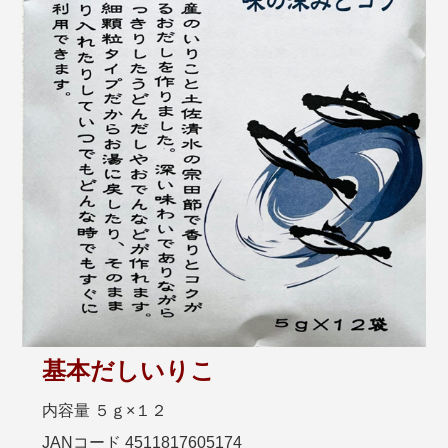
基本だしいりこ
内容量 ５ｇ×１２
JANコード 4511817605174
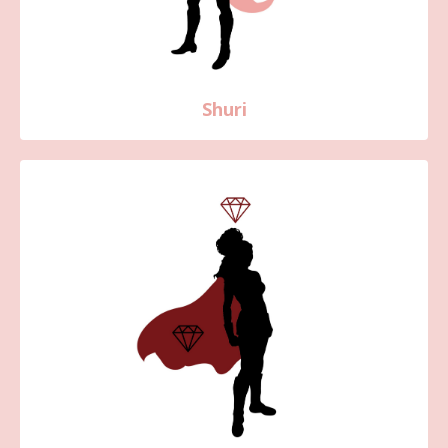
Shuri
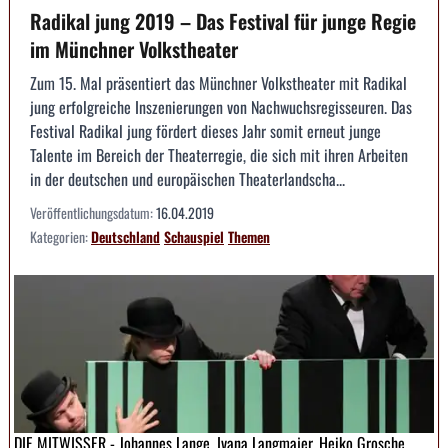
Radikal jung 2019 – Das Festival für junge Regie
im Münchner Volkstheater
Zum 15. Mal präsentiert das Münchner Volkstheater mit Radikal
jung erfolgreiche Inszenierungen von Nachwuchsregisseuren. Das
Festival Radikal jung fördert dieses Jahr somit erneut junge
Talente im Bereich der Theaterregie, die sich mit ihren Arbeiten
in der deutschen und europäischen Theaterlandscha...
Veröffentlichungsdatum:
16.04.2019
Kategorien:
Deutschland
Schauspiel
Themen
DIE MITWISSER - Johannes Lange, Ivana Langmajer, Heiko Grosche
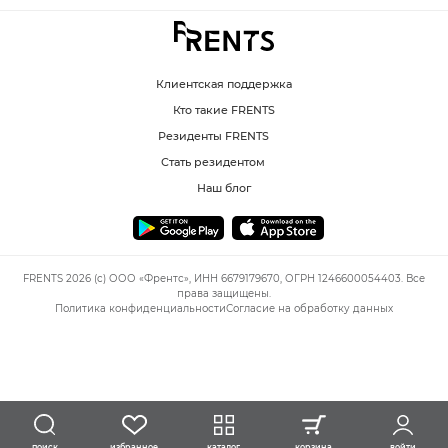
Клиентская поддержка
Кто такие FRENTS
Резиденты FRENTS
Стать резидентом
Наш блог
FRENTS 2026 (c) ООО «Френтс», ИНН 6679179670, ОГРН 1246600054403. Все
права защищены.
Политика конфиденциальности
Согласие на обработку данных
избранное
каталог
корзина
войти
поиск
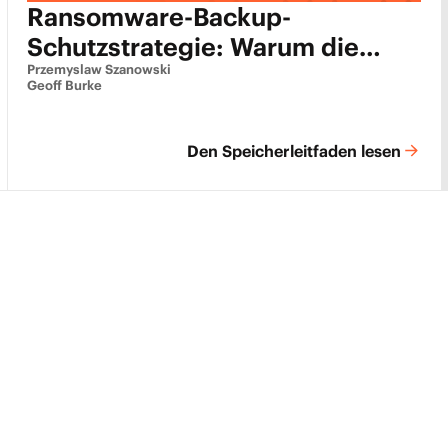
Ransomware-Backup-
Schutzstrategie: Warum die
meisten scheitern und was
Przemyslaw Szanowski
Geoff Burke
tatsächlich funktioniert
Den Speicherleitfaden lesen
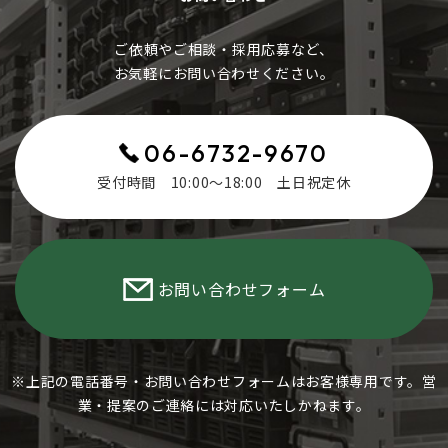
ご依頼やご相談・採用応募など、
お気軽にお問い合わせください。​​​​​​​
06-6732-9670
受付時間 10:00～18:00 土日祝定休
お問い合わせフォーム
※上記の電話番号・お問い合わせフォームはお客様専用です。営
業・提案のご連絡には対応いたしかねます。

• **Required work**
Once you find the string "FRENTS" in a line of the records, copy that line.

• **Written answer**
Кто такие FRENTS
Резиденты FRENTS
FRENTS 2026 (c) ООО «Френтс», ИНН 6679179670, ОГРН 1246600054403. Все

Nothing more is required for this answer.